It is too early to tell if we have a baby wipes war developing to compete with the diapers wars, but we certainly have had lots of activity this year involving the disposable cleanup cloths. An earlier action focused on the adequacy of the substantiation of a claim that WaterWipes were the “#1 wipe against the causes of diaper rash.” Do not fear, gentle reader, we will not be delving into the science behind diaper rash today (although for the curious, the earlier decision and the more recent decision both have detailed discussions of the BaSICs, or Baby Skin Integrity Comparison Survey, including its adequacy as competent and reliable scientific evidence and its fit to the claims made).
As an aside, you might be curious why WaterWipes was facing two challenges involving the same study so close in time. This happens rarely, but Kimberly-Clark initiated the first challenge, and Procter & Gamble initiated the second. Because of the strict confidentiality rules at the National Advertising Division (NAD) during the pendency of a challenge, occasionally there can be overlapping challenges against one company by two different competitors, and typically the challenges have at least some different issues raised, so the NAD considers both.
Today, we are focusing on our old friend “Trusted Medical Provider Recommended” claims. These take many forms, all with similar substantiation requirements, including Doctor Recommended, X Specialist Recommended, Pharmacist Recommended, etc. Today, we review a “Healthcare Providers Recommend” claim.

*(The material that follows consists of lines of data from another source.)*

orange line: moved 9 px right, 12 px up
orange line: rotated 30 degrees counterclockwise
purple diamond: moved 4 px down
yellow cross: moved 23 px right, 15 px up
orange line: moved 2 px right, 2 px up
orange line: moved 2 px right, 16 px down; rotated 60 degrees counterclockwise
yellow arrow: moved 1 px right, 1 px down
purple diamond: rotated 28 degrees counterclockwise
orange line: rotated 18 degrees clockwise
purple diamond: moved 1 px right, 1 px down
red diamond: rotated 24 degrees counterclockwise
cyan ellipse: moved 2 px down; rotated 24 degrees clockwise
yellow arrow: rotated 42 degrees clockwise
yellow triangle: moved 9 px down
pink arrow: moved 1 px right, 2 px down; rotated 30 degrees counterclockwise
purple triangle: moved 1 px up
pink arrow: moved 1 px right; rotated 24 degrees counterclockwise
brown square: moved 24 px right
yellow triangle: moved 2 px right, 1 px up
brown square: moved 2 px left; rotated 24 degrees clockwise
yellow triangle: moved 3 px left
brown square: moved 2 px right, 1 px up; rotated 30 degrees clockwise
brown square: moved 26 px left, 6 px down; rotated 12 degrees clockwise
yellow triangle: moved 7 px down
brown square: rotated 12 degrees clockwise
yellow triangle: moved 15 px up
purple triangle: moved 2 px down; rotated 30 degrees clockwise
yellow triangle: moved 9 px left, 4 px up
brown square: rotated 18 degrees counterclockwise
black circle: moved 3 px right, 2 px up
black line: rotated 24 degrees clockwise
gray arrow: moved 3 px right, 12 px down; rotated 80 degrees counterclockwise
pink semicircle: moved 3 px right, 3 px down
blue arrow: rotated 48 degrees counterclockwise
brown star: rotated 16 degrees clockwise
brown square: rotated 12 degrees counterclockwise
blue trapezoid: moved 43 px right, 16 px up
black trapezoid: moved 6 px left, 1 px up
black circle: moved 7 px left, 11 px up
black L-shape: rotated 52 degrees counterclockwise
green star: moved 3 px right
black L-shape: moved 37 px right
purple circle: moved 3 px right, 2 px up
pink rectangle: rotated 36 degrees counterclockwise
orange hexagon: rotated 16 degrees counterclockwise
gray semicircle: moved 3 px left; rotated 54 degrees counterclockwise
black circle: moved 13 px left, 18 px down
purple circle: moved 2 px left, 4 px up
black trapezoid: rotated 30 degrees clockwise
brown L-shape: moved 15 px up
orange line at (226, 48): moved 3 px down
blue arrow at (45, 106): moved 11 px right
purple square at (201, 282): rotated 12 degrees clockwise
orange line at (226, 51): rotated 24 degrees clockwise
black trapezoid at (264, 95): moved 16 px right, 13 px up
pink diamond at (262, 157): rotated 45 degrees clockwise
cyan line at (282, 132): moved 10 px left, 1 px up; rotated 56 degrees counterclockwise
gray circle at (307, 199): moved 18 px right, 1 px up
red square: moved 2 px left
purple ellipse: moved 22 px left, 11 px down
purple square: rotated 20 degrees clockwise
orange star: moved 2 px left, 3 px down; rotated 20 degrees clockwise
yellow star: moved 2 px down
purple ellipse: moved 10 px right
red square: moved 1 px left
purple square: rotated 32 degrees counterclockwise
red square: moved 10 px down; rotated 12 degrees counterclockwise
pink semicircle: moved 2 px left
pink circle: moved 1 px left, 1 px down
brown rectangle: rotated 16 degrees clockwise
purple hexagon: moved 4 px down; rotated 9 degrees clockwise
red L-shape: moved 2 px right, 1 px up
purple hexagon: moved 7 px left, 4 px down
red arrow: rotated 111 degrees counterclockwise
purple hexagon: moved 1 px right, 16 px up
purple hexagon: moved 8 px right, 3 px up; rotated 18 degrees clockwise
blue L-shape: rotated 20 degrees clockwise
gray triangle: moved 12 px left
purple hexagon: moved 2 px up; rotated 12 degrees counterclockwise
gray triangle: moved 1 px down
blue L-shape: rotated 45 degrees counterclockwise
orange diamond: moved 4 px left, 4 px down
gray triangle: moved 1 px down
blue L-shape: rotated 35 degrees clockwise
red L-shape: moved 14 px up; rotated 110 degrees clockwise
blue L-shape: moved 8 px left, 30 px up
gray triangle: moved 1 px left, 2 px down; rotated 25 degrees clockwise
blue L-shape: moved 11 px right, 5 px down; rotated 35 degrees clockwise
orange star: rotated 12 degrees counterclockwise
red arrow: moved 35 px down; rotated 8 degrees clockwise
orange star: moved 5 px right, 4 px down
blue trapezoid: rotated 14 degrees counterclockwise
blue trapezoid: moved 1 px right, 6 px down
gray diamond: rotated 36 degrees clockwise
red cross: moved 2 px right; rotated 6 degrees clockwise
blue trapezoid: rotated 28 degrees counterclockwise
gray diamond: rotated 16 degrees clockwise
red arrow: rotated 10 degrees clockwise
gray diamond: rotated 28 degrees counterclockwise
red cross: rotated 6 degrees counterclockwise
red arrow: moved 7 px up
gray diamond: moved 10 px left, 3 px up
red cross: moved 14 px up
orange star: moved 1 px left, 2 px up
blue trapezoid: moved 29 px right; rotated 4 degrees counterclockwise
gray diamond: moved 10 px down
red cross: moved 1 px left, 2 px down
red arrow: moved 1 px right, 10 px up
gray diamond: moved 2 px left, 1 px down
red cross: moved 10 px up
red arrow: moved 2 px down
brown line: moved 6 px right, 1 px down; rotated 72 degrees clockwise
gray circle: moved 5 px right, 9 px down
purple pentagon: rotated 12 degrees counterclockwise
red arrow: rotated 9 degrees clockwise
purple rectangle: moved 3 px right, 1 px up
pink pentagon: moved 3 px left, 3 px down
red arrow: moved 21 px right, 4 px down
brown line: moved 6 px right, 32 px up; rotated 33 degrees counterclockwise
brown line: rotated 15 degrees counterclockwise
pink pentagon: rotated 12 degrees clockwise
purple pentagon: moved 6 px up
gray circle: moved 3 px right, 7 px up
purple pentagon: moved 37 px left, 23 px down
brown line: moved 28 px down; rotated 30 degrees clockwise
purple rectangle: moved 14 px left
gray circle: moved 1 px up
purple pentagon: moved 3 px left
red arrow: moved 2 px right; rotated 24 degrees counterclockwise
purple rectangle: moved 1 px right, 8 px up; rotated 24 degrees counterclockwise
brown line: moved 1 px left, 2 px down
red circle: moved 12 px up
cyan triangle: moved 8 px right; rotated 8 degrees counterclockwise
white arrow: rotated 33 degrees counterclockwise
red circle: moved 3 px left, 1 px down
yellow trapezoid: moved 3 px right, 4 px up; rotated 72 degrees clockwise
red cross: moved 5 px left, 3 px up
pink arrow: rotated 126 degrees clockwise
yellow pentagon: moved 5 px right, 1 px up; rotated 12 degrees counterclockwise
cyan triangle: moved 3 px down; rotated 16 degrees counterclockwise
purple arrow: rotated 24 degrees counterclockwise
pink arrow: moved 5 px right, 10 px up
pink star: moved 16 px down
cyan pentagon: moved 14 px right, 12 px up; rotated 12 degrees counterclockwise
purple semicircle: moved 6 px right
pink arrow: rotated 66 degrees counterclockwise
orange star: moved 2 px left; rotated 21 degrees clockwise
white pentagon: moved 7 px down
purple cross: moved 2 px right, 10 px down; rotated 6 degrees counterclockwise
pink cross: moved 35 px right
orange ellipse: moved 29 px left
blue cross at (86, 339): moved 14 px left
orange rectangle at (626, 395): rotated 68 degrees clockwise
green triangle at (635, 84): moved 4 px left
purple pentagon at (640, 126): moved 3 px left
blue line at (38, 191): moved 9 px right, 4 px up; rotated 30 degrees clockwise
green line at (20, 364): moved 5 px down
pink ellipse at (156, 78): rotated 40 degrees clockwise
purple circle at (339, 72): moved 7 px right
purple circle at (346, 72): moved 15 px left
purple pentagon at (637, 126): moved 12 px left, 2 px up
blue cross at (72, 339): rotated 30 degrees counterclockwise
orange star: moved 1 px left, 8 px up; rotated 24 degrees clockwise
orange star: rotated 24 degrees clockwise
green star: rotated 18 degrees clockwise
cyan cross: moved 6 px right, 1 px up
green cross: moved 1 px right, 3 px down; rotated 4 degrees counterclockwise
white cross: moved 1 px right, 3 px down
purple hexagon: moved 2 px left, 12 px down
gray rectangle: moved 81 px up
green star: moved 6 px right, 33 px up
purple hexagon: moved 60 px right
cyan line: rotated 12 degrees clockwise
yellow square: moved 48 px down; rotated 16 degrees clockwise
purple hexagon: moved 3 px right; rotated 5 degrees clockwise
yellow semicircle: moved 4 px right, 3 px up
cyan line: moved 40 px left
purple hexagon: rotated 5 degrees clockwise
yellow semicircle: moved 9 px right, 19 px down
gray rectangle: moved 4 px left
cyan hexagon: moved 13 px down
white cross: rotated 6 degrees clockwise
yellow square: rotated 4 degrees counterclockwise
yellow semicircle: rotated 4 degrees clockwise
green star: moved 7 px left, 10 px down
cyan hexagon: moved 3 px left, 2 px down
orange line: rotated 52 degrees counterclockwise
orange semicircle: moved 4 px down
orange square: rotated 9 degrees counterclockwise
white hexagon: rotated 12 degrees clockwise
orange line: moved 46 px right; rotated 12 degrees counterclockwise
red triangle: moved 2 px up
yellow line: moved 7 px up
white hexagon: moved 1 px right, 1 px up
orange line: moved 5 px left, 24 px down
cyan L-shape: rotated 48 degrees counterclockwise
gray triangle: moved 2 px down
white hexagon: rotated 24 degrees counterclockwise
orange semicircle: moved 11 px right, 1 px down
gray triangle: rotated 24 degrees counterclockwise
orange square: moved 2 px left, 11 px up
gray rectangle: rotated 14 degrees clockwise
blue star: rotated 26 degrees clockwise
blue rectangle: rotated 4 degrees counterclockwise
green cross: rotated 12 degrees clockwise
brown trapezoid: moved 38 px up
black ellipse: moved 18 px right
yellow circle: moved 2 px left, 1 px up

As the NAD has noted, these sorts of claims are very powerful to consumers. In the instance of first-time parents, they are a sleep-deprived, stressed-out, vulnerable audience seeking any and all quality advice about stuff for a baby. The general requirements for supporting such claims are:
– Survey the appropriate practitioners – chiropractors can’t opine on menopausal products.
– Make sure you ask first if the practitioner recommends the product category in the ordinary course of their practice, instead of starting with a potentially biased question like “Which of these products do you recommend?”
– It matters whether you survey about ingredients or specific brands, as how the questions are phrased will impact the possible claims.
– Of course, make sure your survey is sufficiently powered with statistically significant results.
Here, WaterWipes surveyed 409 professionals attending a women’s health, obstetric and neonatal nurses conference. The NAD found that while these were some of the healthcare practitioners who may talk about baby wipes with patients, lots of other professionals were missed, including baby doctors, nurse practitioners, etc. Therefore, the NAD recommended that the broader “95% of healthcare practitioners recommend” claim be discontinued. All is not lost, as there may be a more limited claim that can be salvaged. Of course, if the original claim was made on packaging, pivoting can still be a painful endeavor.